» **ACTIVITY**:
All of the listing should be returned as written, apart from any picture in it.

» **MATERIALS PROVIDED**:

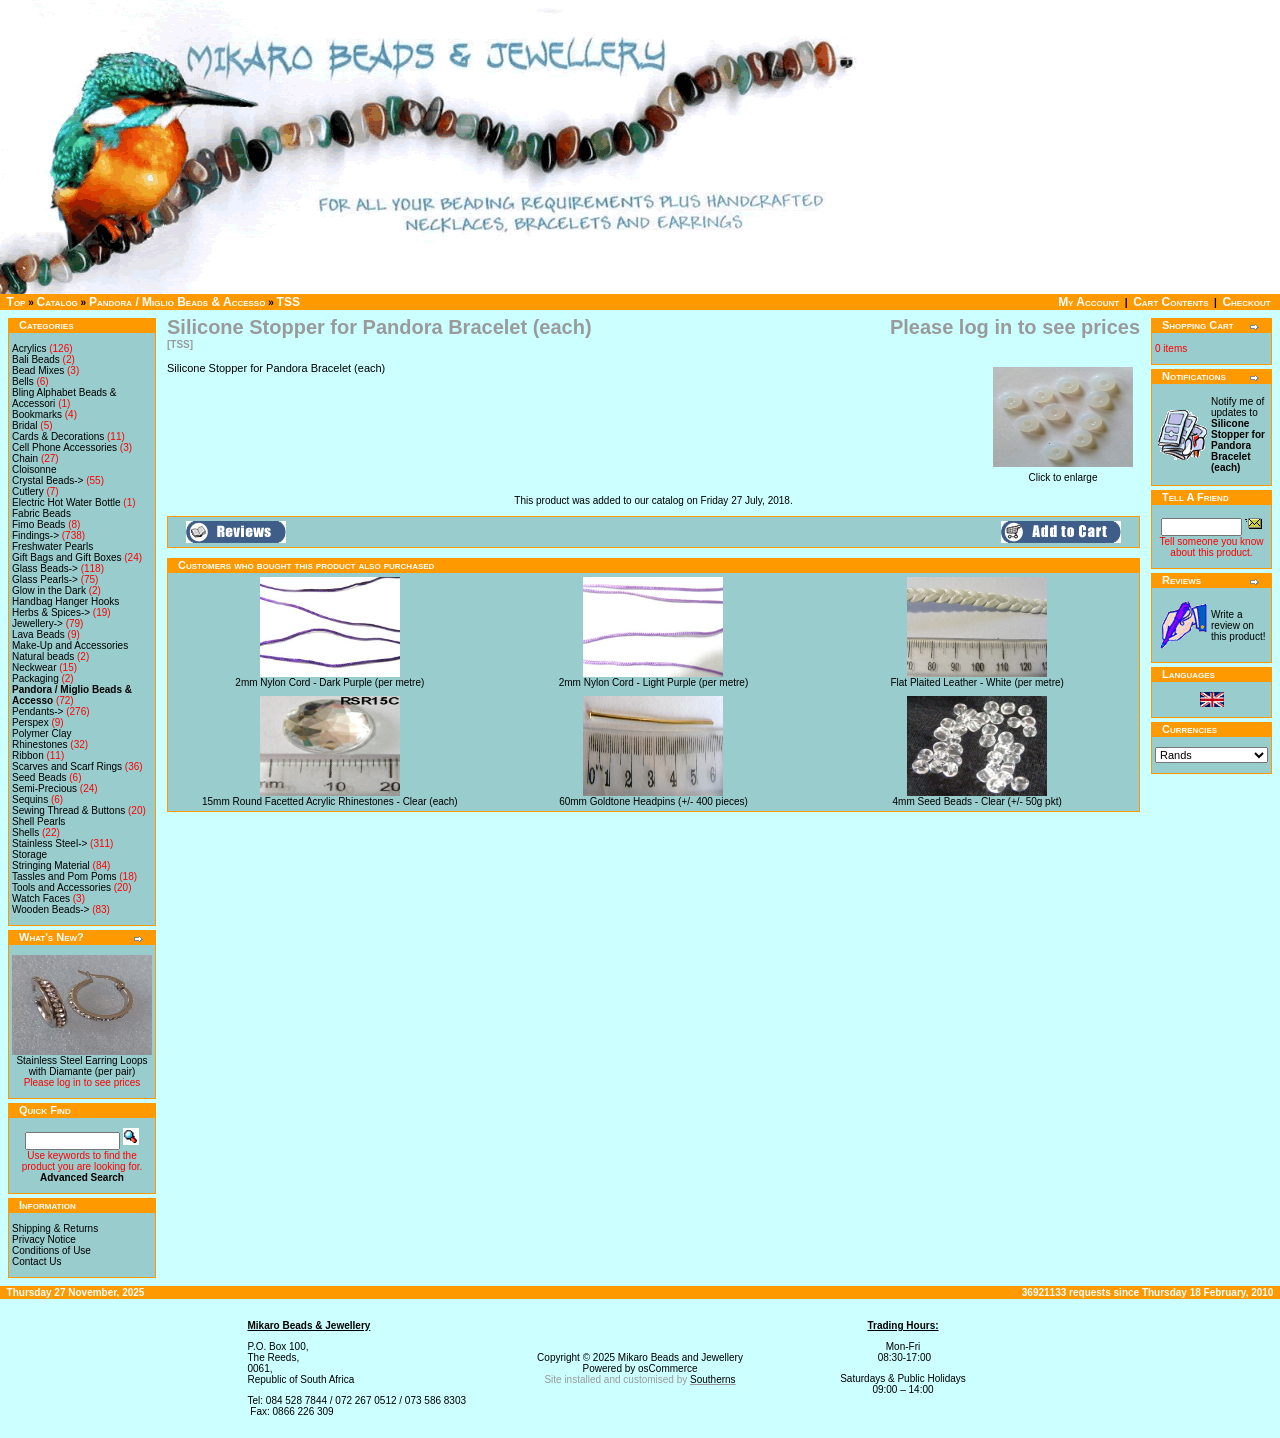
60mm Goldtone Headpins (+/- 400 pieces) (653, 801)
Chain (25, 458)
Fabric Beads (41, 513)
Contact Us (36, 1261)
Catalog (57, 302)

» **WRITTEN RESPONSE**:
60mm Goldtone Headpins (+/- 400 pieces) (653, 801)
Chain (25, 458)
Fabric Beads (41, 513)
Contact Us (36, 1261)
Catalog (57, 302)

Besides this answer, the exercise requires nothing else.